BRIEF
Match the string "Apoyo" against each line below, and copy every line that matches.

[Extracted page text data]
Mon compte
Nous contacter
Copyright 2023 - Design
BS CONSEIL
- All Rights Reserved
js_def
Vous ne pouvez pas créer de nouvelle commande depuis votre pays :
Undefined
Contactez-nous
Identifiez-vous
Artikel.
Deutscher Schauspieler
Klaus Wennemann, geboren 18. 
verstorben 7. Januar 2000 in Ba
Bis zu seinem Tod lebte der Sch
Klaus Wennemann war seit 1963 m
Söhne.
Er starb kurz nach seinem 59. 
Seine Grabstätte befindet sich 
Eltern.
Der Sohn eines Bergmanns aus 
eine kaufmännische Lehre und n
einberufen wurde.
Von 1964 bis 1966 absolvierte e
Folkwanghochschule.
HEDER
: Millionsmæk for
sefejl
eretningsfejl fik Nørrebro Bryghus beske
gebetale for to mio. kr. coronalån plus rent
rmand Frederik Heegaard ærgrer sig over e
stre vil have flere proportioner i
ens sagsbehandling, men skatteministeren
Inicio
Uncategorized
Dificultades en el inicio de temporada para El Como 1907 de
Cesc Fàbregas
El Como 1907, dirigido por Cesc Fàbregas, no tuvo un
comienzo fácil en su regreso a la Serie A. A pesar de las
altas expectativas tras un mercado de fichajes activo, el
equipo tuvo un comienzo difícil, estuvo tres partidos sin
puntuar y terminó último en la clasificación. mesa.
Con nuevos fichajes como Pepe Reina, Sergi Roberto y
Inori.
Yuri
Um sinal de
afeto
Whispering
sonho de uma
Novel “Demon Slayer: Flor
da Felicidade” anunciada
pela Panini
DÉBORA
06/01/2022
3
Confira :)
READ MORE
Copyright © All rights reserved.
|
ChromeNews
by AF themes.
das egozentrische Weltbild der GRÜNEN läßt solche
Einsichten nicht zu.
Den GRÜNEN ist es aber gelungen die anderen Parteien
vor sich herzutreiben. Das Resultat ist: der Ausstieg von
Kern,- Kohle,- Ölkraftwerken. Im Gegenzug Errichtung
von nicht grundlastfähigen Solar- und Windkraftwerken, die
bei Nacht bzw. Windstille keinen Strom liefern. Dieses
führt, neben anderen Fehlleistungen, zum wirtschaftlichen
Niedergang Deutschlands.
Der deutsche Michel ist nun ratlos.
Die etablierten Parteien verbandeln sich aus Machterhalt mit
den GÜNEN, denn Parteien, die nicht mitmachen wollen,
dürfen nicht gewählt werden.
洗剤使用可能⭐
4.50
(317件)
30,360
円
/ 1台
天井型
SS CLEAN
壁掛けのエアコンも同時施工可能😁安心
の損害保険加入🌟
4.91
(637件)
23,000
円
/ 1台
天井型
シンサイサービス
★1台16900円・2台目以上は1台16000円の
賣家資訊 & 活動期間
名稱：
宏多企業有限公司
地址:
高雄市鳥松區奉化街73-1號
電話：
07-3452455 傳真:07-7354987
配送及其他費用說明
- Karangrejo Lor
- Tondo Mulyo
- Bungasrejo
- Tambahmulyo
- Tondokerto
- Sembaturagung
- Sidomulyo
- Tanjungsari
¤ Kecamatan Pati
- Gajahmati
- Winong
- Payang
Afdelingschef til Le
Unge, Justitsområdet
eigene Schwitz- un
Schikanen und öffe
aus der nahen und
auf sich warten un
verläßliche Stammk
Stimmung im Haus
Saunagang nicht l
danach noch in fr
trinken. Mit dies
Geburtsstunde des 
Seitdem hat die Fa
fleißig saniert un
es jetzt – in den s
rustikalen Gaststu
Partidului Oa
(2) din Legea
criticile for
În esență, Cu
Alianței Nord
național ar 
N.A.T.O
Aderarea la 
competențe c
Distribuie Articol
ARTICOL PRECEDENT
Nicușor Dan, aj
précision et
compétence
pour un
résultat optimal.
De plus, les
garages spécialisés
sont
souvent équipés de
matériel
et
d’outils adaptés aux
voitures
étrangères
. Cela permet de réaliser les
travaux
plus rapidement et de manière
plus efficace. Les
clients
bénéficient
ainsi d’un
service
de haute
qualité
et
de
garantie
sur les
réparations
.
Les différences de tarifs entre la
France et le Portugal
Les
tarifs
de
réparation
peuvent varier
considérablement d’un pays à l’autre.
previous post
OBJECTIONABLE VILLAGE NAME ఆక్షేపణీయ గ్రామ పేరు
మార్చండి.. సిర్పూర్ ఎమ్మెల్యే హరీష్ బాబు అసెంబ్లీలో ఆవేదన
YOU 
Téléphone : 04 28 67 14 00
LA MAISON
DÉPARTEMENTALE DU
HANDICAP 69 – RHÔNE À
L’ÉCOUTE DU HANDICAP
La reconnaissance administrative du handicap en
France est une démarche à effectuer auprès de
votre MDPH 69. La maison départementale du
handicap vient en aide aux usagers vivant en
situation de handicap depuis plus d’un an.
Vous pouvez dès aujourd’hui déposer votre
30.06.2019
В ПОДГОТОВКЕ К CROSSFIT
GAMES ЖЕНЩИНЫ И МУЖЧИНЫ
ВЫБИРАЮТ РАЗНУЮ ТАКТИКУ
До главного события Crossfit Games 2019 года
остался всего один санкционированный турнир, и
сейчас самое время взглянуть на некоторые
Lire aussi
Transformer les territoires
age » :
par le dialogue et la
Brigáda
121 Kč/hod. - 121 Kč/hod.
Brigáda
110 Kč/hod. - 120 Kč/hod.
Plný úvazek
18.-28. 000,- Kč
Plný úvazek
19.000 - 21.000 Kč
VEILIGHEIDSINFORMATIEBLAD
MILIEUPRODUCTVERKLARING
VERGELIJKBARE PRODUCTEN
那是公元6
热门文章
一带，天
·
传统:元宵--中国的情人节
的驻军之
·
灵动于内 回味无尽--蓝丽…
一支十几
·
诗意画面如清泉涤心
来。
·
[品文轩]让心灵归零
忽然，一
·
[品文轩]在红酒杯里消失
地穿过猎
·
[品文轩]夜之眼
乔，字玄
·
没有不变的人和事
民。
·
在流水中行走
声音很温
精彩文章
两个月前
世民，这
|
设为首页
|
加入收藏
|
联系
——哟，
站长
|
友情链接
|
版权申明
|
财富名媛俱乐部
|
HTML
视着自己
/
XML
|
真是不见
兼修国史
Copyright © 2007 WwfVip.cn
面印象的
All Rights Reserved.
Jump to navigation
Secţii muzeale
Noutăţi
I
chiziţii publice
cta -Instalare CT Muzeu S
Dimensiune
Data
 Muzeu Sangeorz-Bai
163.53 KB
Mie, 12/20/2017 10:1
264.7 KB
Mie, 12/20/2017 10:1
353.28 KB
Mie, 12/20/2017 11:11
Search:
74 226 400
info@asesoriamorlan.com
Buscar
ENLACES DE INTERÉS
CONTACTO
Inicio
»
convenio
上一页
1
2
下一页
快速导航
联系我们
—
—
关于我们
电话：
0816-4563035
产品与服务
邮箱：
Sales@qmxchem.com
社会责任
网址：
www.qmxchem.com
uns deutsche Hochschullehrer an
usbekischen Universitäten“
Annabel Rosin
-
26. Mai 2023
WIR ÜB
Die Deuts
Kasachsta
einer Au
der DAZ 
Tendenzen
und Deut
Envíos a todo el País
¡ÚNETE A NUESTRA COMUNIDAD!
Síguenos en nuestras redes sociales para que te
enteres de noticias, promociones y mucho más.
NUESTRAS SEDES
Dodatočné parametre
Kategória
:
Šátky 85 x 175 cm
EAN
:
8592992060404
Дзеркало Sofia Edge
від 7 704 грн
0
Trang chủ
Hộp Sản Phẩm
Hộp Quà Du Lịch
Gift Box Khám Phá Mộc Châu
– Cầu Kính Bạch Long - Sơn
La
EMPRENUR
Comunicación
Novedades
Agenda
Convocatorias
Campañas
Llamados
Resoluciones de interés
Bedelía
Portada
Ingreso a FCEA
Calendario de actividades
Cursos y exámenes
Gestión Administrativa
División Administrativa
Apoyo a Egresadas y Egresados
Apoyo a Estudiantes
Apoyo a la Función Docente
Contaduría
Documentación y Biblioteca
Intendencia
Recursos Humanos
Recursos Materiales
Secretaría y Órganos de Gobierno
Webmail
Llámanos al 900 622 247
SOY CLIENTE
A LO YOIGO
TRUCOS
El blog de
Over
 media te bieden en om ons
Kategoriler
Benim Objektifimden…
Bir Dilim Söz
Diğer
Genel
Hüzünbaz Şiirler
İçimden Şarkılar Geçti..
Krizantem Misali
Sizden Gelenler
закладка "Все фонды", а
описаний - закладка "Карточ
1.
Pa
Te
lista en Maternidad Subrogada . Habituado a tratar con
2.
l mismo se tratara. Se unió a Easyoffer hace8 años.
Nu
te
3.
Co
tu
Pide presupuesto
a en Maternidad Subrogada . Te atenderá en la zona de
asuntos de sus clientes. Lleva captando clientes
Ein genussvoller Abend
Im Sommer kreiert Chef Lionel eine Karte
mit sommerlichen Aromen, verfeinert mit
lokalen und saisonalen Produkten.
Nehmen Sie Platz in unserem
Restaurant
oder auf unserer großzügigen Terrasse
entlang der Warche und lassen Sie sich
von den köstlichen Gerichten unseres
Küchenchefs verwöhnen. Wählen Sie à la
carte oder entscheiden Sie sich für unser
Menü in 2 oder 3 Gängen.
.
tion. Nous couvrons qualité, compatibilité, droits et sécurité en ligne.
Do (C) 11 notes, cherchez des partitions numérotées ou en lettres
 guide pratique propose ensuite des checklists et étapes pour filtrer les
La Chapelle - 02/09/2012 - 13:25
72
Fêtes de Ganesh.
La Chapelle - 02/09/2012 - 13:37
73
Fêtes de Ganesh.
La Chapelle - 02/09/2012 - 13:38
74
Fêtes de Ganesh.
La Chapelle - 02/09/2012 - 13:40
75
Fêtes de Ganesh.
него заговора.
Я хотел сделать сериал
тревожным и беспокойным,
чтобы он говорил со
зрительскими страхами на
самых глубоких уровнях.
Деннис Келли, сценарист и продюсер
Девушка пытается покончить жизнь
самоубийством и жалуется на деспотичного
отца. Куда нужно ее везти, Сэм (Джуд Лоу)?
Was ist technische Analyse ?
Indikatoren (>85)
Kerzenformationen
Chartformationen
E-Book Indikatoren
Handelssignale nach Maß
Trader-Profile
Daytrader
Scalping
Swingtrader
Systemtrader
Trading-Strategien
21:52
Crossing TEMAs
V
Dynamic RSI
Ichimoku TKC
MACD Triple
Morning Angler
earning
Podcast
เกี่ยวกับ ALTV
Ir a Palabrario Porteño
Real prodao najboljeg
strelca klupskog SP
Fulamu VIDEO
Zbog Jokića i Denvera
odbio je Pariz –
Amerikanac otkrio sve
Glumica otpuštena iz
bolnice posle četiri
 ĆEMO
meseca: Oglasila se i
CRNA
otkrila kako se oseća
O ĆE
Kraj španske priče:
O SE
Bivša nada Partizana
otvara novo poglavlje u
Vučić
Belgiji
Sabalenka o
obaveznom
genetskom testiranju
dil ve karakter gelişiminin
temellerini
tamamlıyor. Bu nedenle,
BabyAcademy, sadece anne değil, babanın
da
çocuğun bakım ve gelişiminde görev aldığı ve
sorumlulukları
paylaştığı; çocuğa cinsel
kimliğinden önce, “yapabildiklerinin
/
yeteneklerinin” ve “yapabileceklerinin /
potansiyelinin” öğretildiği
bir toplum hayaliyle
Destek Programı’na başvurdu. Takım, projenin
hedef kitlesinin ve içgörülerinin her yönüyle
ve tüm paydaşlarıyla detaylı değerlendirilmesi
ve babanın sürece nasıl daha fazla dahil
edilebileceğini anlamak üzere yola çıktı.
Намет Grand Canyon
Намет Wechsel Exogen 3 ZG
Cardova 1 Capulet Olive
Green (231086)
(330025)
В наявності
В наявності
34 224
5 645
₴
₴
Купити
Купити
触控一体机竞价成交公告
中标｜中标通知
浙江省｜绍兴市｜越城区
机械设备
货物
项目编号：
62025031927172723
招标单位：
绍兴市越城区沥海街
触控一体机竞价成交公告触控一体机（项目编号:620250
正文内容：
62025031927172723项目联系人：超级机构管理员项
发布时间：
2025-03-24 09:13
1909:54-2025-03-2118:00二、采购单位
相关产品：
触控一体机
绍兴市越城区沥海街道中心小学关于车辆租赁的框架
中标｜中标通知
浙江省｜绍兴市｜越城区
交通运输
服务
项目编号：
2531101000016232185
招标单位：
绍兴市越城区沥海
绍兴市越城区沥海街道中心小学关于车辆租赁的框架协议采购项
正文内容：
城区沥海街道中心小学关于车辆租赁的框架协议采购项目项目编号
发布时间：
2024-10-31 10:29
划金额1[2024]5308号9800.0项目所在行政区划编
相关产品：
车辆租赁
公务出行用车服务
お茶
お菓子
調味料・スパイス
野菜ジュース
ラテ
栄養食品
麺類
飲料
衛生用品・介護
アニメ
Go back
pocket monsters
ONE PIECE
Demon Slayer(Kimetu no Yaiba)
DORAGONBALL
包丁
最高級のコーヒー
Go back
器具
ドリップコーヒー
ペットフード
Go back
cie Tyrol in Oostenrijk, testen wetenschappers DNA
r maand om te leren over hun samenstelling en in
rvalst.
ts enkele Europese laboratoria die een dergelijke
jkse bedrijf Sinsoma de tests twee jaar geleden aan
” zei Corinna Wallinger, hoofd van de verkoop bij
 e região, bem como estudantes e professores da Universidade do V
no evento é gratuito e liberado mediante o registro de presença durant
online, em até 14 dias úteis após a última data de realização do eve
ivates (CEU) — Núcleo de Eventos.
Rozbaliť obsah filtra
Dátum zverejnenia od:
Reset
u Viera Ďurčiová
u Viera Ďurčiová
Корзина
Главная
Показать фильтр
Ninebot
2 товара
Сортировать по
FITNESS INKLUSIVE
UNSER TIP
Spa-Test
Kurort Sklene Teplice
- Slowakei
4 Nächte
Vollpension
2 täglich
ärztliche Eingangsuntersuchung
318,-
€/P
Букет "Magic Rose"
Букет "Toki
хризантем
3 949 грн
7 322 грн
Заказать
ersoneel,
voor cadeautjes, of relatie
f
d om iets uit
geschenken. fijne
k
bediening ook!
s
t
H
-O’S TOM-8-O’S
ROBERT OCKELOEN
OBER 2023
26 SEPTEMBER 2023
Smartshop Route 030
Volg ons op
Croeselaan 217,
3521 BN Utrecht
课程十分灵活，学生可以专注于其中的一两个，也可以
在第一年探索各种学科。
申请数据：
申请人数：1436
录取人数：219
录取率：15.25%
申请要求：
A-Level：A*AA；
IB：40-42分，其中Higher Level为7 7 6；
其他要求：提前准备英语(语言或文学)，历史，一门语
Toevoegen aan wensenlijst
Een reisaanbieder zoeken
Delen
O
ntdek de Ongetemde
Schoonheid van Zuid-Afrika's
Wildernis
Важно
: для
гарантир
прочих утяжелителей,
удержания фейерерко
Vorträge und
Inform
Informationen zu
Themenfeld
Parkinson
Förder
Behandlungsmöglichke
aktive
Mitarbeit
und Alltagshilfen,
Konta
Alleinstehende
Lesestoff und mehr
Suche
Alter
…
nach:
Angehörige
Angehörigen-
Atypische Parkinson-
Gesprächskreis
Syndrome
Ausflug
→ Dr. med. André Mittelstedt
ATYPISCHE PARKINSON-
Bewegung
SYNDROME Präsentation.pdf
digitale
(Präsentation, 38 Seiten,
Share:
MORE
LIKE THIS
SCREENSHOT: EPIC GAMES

WRITTEN SOLUTION
Apoyo a Egresadas y Egresados
Apoyo a Estudiantes
Apoyo a la Función Docente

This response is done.